By amended petition, petitioner alleged that she had lived with the child and been her primary caregiver since 2004. According to petitioner, after respondent moved from their home in Sullivan County to Pennsylvania in June 2014, respondent did not make any effort to see or even contact the child until September 2014. Petitioner alleged that when respondent returned to their home in Sullivan County in September 2014, he frightened the child when he attempted to break into the home while yelling and cursing, whereupon respondent faced pending criminal charges. Petitioner also alleged that, in Pennsylvania, respondent resides with two people who abuse alcohol and/or use marihuana. According to petitioner, during the 10 years that she resided with respondent and the child, she developed a close bond with the child and that it was she, not respondent, who attended to all of the child’s “social, educational, medical, spiritual and financial needs,” including attending all medical appointments and parent-teacher conferences.

On a motion to dismiss pursuant to CPLR 3211 “ ‘the pleading is to be afforded a liberal construction.
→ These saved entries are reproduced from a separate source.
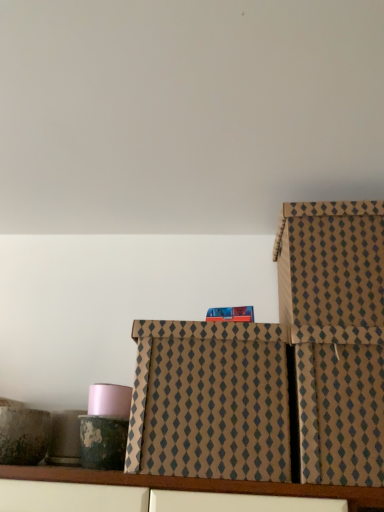 This screenshot has width=384, height=512. I want to click on brown textured box at right, the 2th box positioned from the left, so click(336, 335).

What do you see at coordinates (336, 335) in the screenshot? The image size is (384, 512). I see `brown textured box at right, the 2th box positioned from the left` at bounding box center [336, 335].

What is the approximate height of brown textured box at right, the first box positioned from the right?

It is 32.51 centimeters.

At what (x,y) coordinates should I click in order to perform the action: click on brown textured box at center, which ranks as the second box in right-to-left order. Please return your answer as a coordinate pair (x, y). The height and width of the screenshot is (512, 384). Looking at the image, I should click on (209, 401).

This screenshot has height=512, width=384. Describe the element at coordinates (209, 401) in the screenshot. I see `brown textured box at center, the first box positioned from the left` at that location.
We accept the facts as alleged in the [petition] as true, accord [the petitioner] the benefit of every possible favorable inference, and determine only whether the facts as alleged fit within any cognizable theory’ ” (Matter of McBride v Springsteen-El, 106 AD3d 1402, 1402 [2013], quoting Leon v Martinez, 84 NY2d 83, 87-88 [1994]). Here, after finding that the “primary issue” presented was whether respondent’s conduct could be characterized as “abandonment,” Family Court determined that petitioner did not allege sufficient facts to overcome respondent’s motion. We disagree.

Where, as here, the issue presented is whether a nonparent has demonstrated a superior right to custody, “[w]ith few exceptions, an evidentiary hearing [will be] necessary to determine whether extraordinary circumstances exist” (Matter of Daniels v Lushia, 101 AD3d 1405, 1406 [2012]; see Matter of Liz WW. v Shakeria XX., 128 AD3d 1118, 1120 [2015], lv dismissed 25 NY3d 1195 [2015]). To properly assess the factors that may constitute extraordinary circumstances, it is necessary to “consider[ ] the cumulative effect of all issues present in a given case” (Matter of Curless v McLarney, 125 AD3d at 1195 *1150[internal quotation marks and citation omitted]), such as “the child’s psychological bonding and attachments, the prior disruption of the parent’s custody, separation from siblings and potential harm to the child, as well as the parent’s neglect or abdication of responsibilities and the child’s poor relationship with the parent” (Matter of Pettaway v Savage, 87 AD3d 796, 797-798 [2011], lv denied 18 NY3d 801 [2011]).

Here, by focusing its review on whether respondent abandoned the child, Family Court did not engage in the necessary, comprehensive analysis of the factors alleged in the petition and, instead, viewed this factor “in isolation” (id. at 797). In our view, affording the requisite deference to the amended petition, as we must on a motion to dismiss (see Matter of McBride v Springsteen-El, 106 AD3d at 1402), petitioner alleged sufficient facts to warrant a fact-finding hearing as to whether extraordinary circumstances exist based on the “cumulative effect” of all of the alleged factors.

Lahtinen, J.P., McCarthy and Devine, JJ., concur. Ordered that the order is reversed, on the law, without costs, motion denied, and matter remitted to the Family Court of Sullivan County for further proceedings not inconsistent with this Court’s decision.